O fato de o menino Ismael Ferreira da Conceição ter sido chutado, espancado e de ter levado choques por policiais militares [no Bairro Uberaba, de Curitiba, PR] tem uma relação direta com a falta de investigação dos crimes cometidos por autoridades durante a ditadura militar. No fundo, os policiais que estrangularam o garoto Ismael e que puseram um saco plástico sobre seu rosto para que ele não conseguisse respirar estão autorizados a pensar que vão ficar impunes, não importa a barbaridade que cometerem.

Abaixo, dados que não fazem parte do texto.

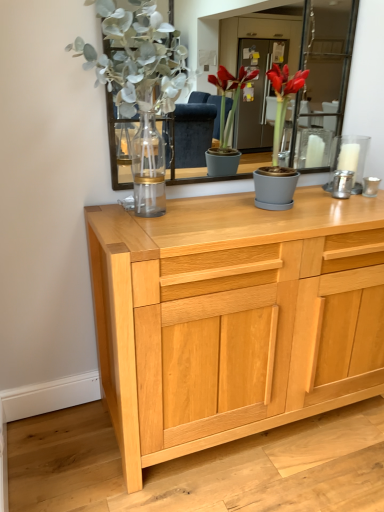 This screenshot has width=384, height=512. In order to click on empty space that is ontop of light wood cabinet at center (from a real-world perspective) in this screenshot , I will do `click(252, 212)`. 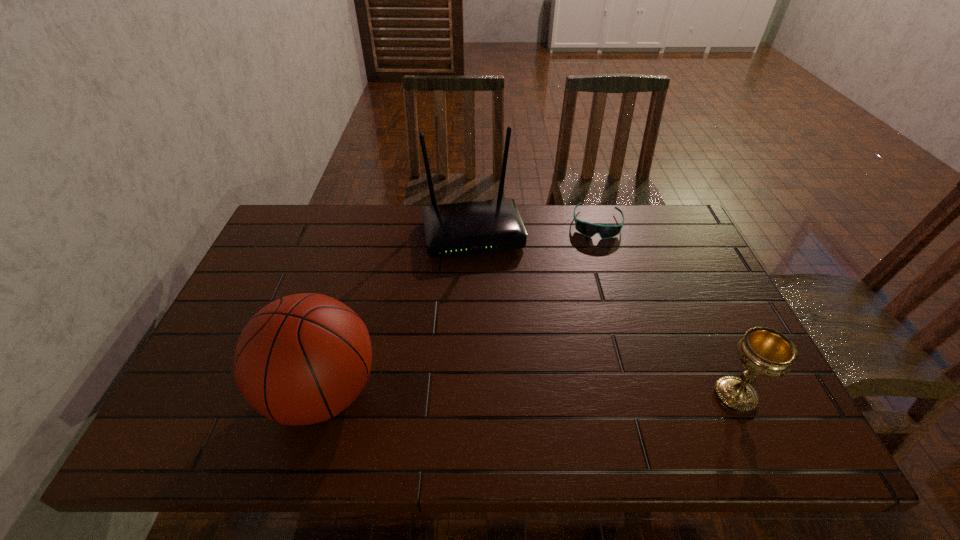 You are a GUI agent. You are given a task and a screenshot of the screen. Output one action in this format:
    pyautogui.click(x=<x>, y=<y>)
    Task: Click on the vacant position in the image that satisfies the following two spatial constraints: 1. on the front side of the chalice; 2. on the right side of the router
    
    Given the screenshot: What is the action you would take?
    pyautogui.click(x=470, y=395)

“O momento final da ditadura militar foi uma oportunidade que o país teve para dizer que não seria mais permissivo com esse tipo de atitude”, afirma a jornalista Teresa Urban, ela própria vítima de tortura na época da ditadura militar. “O que é preciso entender é que a tortura desse menino, que só estava andando de bicicleta, não tem nenhuma diferença para a tortura da presidente Dilma. O país tem de mostrar que não aceita isso e ponto final”, diz.

O instrumento disponível hoje para deixar claro o recado a toda a sociedade é a Comissão da Verdade. É tarde para chorar sobre a Lei da Anistia. Resta pelo menos apurar o que aconteceu dentro de cada DOI, de cada Dops, e revelar à sociedade quem cometeu crimes em nome do Estado. Só assim os PMs, os delegados e todas as outras autoridades hesitarão antes de fazer de novo o que se fez com Ismael em Curitiba.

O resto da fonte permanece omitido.